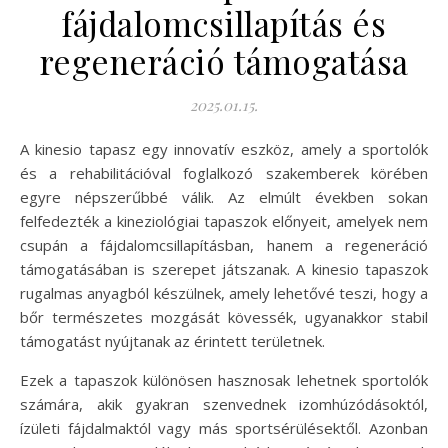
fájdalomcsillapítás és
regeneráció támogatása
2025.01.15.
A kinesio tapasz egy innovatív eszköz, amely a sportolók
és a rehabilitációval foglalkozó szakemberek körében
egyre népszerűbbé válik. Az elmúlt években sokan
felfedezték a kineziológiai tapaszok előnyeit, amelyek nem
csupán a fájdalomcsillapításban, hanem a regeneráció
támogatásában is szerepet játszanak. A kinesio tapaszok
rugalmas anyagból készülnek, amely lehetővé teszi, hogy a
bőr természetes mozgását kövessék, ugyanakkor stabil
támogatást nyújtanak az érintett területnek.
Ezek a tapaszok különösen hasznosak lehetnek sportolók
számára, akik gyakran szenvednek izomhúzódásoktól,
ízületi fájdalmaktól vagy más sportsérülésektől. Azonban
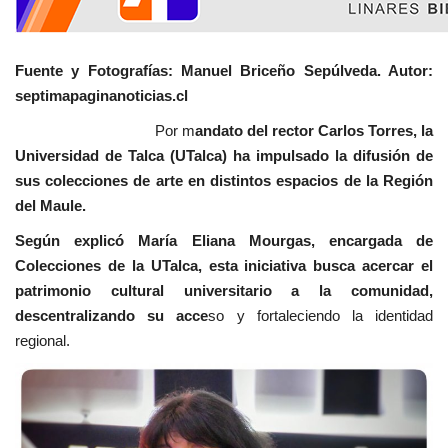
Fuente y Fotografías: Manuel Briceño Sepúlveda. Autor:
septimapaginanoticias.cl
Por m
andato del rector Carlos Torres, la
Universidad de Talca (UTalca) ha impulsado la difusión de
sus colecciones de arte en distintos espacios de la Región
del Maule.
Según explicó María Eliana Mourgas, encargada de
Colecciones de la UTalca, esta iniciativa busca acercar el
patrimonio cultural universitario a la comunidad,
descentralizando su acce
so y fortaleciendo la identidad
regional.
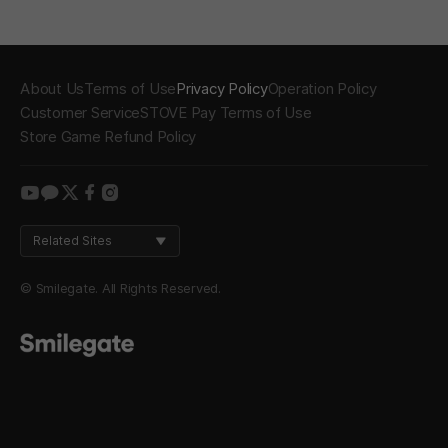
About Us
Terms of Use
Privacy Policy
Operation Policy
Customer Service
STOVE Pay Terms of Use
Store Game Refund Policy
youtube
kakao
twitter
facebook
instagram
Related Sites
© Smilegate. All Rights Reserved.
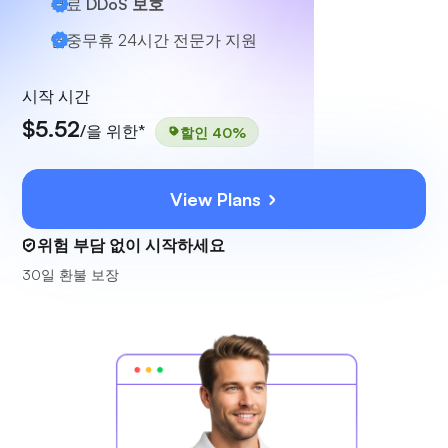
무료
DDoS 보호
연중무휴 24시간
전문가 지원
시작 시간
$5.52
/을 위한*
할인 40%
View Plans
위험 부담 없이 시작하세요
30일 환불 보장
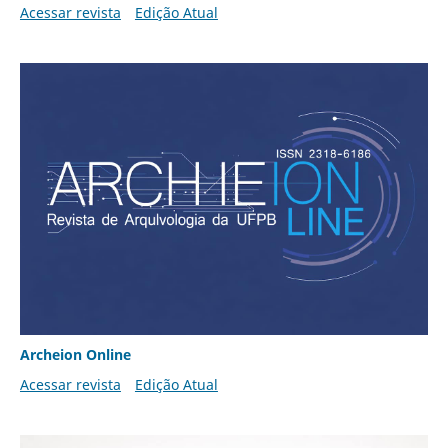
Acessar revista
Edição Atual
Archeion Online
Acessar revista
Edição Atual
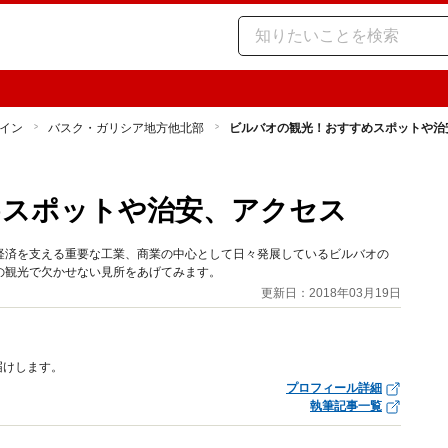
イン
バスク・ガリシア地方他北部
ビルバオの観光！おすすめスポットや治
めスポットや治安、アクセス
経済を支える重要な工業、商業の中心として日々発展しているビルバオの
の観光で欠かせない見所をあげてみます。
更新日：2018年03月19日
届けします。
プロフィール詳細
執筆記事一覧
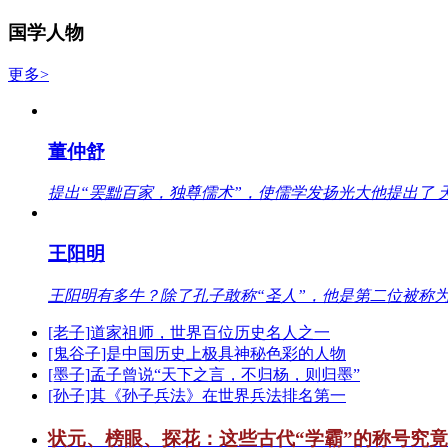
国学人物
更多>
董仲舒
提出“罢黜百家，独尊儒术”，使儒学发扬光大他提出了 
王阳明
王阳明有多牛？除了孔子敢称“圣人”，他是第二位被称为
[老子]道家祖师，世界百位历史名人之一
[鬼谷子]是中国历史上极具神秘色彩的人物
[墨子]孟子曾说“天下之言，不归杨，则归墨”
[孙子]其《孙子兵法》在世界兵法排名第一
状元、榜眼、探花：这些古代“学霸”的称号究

Task statement:
Search the material above for the word "Policy", and return each line that holds it.

Response area:
Privacy Policy
Operation Policy
Store Game Refund Policy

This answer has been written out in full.